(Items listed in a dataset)
■ ■ ■ ■ ■ ■ ■
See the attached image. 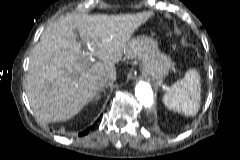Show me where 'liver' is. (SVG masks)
<instances>
[{"mask_svg": "<svg viewBox=\"0 0 240 160\" xmlns=\"http://www.w3.org/2000/svg\"><path fill=\"white\" fill-rule=\"evenodd\" d=\"M152 15L75 14L50 24L32 51L26 77L36 118L46 124L76 115L97 95L102 79H116L114 64L133 45L132 34ZM93 56L101 61L91 65Z\"/></svg>", "mask_w": 240, "mask_h": 160, "instance_id": "1", "label": "liver"}]
</instances>
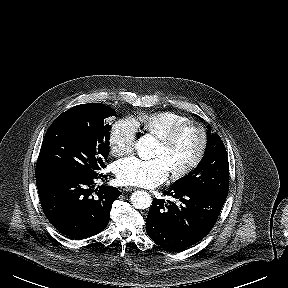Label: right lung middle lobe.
Wrapping results in <instances>:
<instances>
[{"label": "right lung middle lobe", "instance_id": "right-lung-middle-lobe-1", "mask_svg": "<svg viewBox=\"0 0 288 288\" xmlns=\"http://www.w3.org/2000/svg\"><path fill=\"white\" fill-rule=\"evenodd\" d=\"M116 116L104 104L88 103L70 108L49 127L44 137L36 177L66 174L94 178L106 167L110 126L106 119Z\"/></svg>", "mask_w": 288, "mask_h": 288}]
</instances>
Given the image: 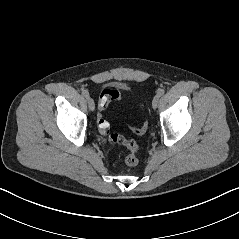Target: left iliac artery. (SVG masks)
I'll return each mask as SVG.
<instances>
[{"label": "left iliac artery", "instance_id": "1", "mask_svg": "<svg viewBox=\"0 0 239 239\" xmlns=\"http://www.w3.org/2000/svg\"><path fill=\"white\" fill-rule=\"evenodd\" d=\"M165 93V90L160 88L157 90V95L162 96Z\"/></svg>", "mask_w": 239, "mask_h": 239}]
</instances>
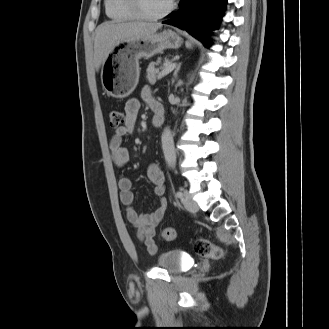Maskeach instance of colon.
I'll return each mask as SVG.
<instances>
[{
    "label": "colon",
    "instance_id": "1",
    "mask_svg": "<svg viewBox=\"0 0 329 329\" xmlns=\"http://www.w3.org/2000/svg\"><path fill=\"white\" fill-rule=\"evenodd\" d=\"M110 125L114 128H119L125 123V115L119 109H112L109 113ZM175 229L173 227H166L162 230V238L165 241H172L175 238ZM194 252L204 258H212L219 260L223 258L224 252L221 248L215 246L207 238H197L193 241Z\"/></svg>",
    "mask_w": 329,
    "mask_h": 329
}]
</instances>
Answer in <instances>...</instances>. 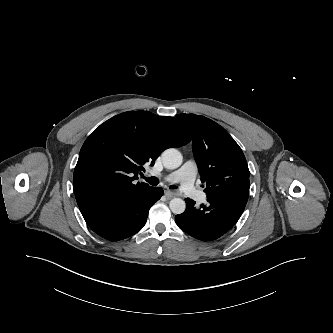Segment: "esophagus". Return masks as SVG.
Listing matches in <instances>:
<instances>
[{"label":"esophagus","instance_id":"obj_1","mask_svg":"<svg viewBox=\"0 0 333 333\" xmlns=\"http://www.w3.org/2000/svg\"><path fill=\"white\" fill-rule=\"evenodd\" d=\"M176 196H177V193H175V192H172L170 190L165 191V197L167 199H171V198L176 197Z\"/></svg>","mask_w":333,"mask_h":333}]
</instances>
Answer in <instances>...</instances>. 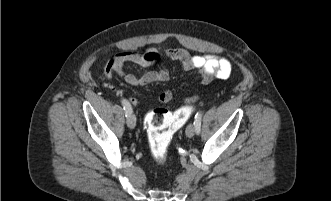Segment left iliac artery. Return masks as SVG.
I'll return each instance as SVG.
<instances>
[{
	"mask_svg": "<svg viewBox=\"0 0 331 201\" xmlns=\"http://www.w3.org/2000/svg\"><path fill=\"white\" fill-rule=\"evenodd\" d=\"M201 118H202V112L197 113L194 121L197 134H199L201 130Z\"/></svg>",
	"mask_w": 331,
	"mask_h": 201,
	"instance_id": "1",
	"label": "left iliac artery"
}]
</instances>
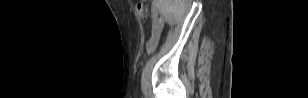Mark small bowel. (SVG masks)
<instances>
[{"label":"small bowel","mask_w":308,"mask_h":98,"mask_svg":"<svg viewBox=\"0 0 308 98\" xmlns=\"http://www.w3.org/2000/svg\"><path fill=\"white\" fill-rule=\"evenodd\" d=\"M162 29L160 27H153L152 36L150 37L148 43H147V49L152 52L155 50L160 34Z\"/></svg>","instance_id":"obj_1"}]
</instances>
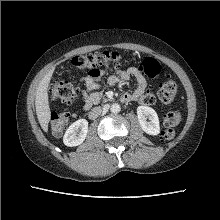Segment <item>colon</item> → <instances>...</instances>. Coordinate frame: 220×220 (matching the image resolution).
Instances as JSON below:
<instances>
[{
  "label": "colon",
  "instance_id": "colon-1",
  "mask_svg": "<svg viewBox=\"0 0 220 220\" xmlns=\"http://www.w3.org/2000/svg\"><path fill=\"white\" fill-rule=\"evenodd\" d=\"M122 57L118 52L106 51L102 53H91L76 56L71 60L72 67L80 70H88L89 73L100 70V68H116L121 66ZM142 71L148 77H156L161 72L159 62L151 57L142 61ZM178 91L176 82L172 79L165 81L158 92V98L165 104L171 103ZM78 97V89L66 79L60 77L50 87V98L55 102L71 104ZM145 105H153L155 97L147 94L142 98ZM71 120V114L65 111L53 112L51 114V129L54 135H60ZM181 114L178 111H169L164 115L165 130L162 132L163 140L167 141L174 137V128L180 123Z\"/></svg>",
  "mask_w": 220,
  "mask_h": 220
}]
</instances>
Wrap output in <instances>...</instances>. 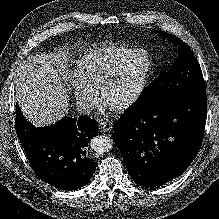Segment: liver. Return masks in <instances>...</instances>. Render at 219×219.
Returning a JSON list of instances; mask_svg holds the SVG:
<instances>
[{"label": "liver", "instance_id": "6515ba94", "mask_svg": "<svg viewBox=\"0 0 219 219\" xmlns=\"http://www.w3.org/2000/svg\"><path fill=\"white\" fill-rule=\"evenodd\" d=\"M65 68L59 54L30 55L18 68L16 99L24 116L36 127L51 125L67 113Z\"/></svg>", "mask_w": 219, "mask_h": 219}]
</instances>
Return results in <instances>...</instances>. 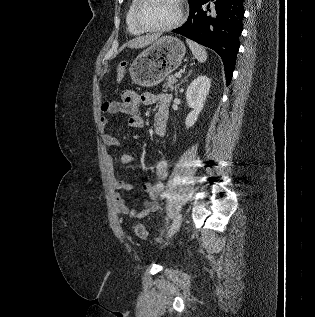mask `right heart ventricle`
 <instances>
[{"instance_id":"e07e8e85","label":"right heart ventricle","mask_w":315,"mask_h":317,"mask_svg":"<svg viewBox=\"0 0 315 317\" xmlns=\"http://www.w3.org/2000/svg\"><path fill=\"white\" fill-rule=\"evenodd\" d=\"M135 3H136V0H132L131 3H130V6H129V9L126 13V25H127V29L128 31L133 34V35H140L142 34L143 32L140 31L133 23V18H132V15H133V9H134V6H135Z\"/></svg>"}]
</instances>
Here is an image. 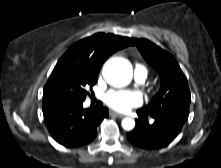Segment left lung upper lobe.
Returning <instances> with one entry per match:
<instances>
[{
  "label": "left lung upper lobe",
  "mask_w": 221,
  "mask_h": 168,
  "mask_svg": "<svg viewBox=\"0 0 221 168\" xmlns=\"http://www.w3.org/2000/svg\"><path fill=\"white\" fill-rule=\"evenodd\" d=\"M144 59L159 74L161 87L148 105L139 109L150 115L173 114L188 118L190 90L176 59L146 39H133Z\"/></svg>",
  "instance_id": "1"
}]
</instances>
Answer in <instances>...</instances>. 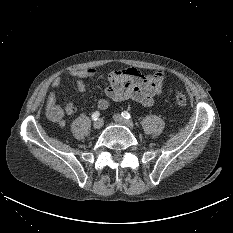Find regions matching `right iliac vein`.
<instances>
[{
    "mask_svg": "<svg viewBox=\"0 0 233 233\" xmlns=\"http://www.w3.org/2000/svg\"><path fill=\"white\" fill-rule=\"evenodd\" d=\"M102 126H103V120H102V119H98V120L95 121L94 124H93V128H94L95 130L101 129Z\"/></svg>",
    "mask_w": 233,
    "mask_h": 233,
    "instance_id": "obj_1",
    "label": "right iliac vein"
}]
</instances>
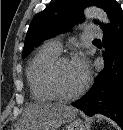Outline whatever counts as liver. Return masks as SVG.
<instances>
[{
  "instance_id": "liver-1",
  "label": "liver",
  "mask_w": 123,
  "mask_h": 130,
  "mask_svg": "<svg viewBox=\"0 0 123 130\" xmlns=\"http://www.w3.org/2000/svg\"><path fill=\"white\" fill-rule=\"evenodd\" d=\"M76 109L57 103H32L27 106L18 130H58L76 117Z\"/></svg>"
}]
</instances>
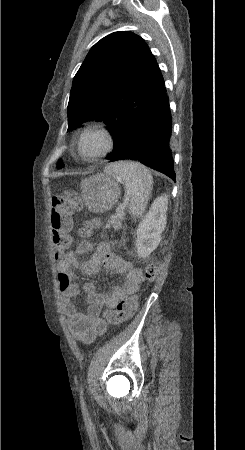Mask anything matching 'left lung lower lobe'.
I'll list each match as a JSON object with an SVG mask.
<instances>
[{"mask_svg":"<svg viewBox=\"0 0 245 450\" xmlns=\"http://www.w3.org/2000/svg\"><path fill=\"white\" fill-rule=\"evenodd\" d=\"M172 116L165 83L144 108L124 148L106 157L110 161L132 159L175 180L170 148Z\"/></svg>","mask_w":245,"mask_h":450,"instance_id":"0a47b994","label":"left lung lower lobe"}]
</instances>
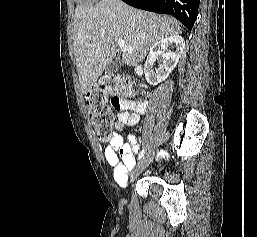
■ ■ ■ ■ ■ ■ ■
**WHAT IS EXPECTED**
Exact copy, pictures omitted: every line from the one holding "Outline whatever counts" through the last line of the data above, and nothing else.

**EXERCISE RESULT**
Outline whatever counts as liver. Return masks as SVG.
<instances>
[{
  "instance_id": "liver-1",
  "label": "liver",
  "mask_w": 123,
  "mask_h": 130,
  "mask_svg": "<svg viewBox=\"0 0 123 130\" xmlns=\"http://www.w3.org/2000/svg\"><path fill=\"white\" fill-rule=\"evenodd\" d=\"M76 109L57 103H32L27 106L18 130H58L76 117Z\"/></svg>"
}]
</instances>
Mask anything matching 'left lung lower lobe'.
I'll list each match as a JSON object with an SVG mask.
<instances>
[{"mask_svg":"<svg viewBox=\"0 0 245 450\" xmlns=\"http://www.w3.org/2000/svg\"><path fill=\"white\" fill-rule=\"evenodd\" d=\"M172 116L165 83L144 108L124 148L106 157L110 161L132 159L175 180L170 148Z\"/></svg>","mask_w":245,"mask_h":450,"instance_id":"0a47b994","label":"left lung lower lobe"}]
</instances>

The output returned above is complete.